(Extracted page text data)
· · · ·
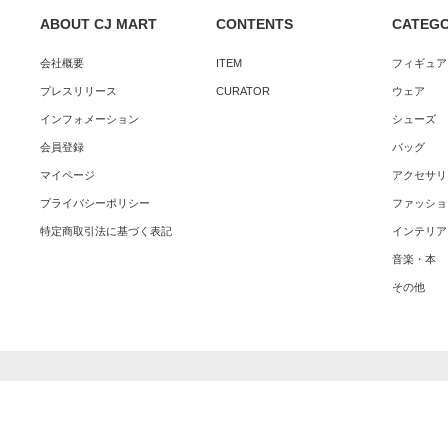
ABOUT CJ MART
CONTENTS
CATEG
会社概要
ITEM
フィギュア
プレスリリース
CURATOR
ウェア
インフォメーション
シューズ
会員登録
バッグ
マイページ
アクセサリ
プライバシーポリシー
ファッショ
特定商取引法に基づく表記
インテリア
音楽・本
その他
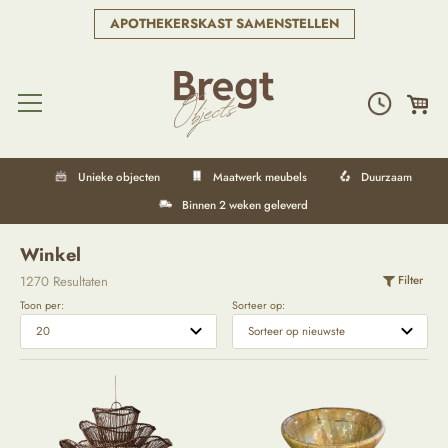
APOTHEKERSKAST SAMENSTELLEN
Unieke objecten
Maatwerk meubels
Duurzaam
Binnen 2 weken geleverd
Winkel
1270 Resultaten
Filter
Toon per:
Sorteer op:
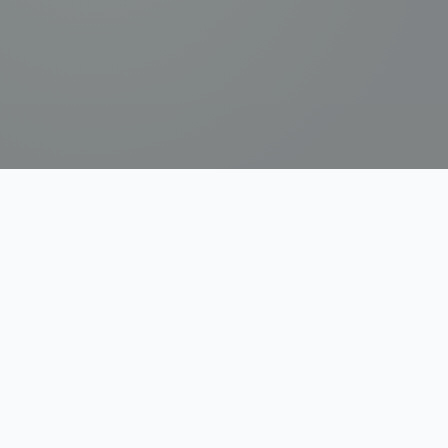
Lịch Ta
Ứng dụng Lịch Âm & Tử Vi AI cho người Việt. Mang truyền
thống vào kỷ nguyên số.
Thông tin thương hiệu
Quyền riêng tư
Điều khoản sử dụng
· · · ·
◆ Work required: Match on "Lịch" and report each line of the data above that has it.

◆ Solution for this exercise:
Lịch Ta
Ứng dụng Lịch Âm & Tử Vi AI cho người Việt. Mang truyền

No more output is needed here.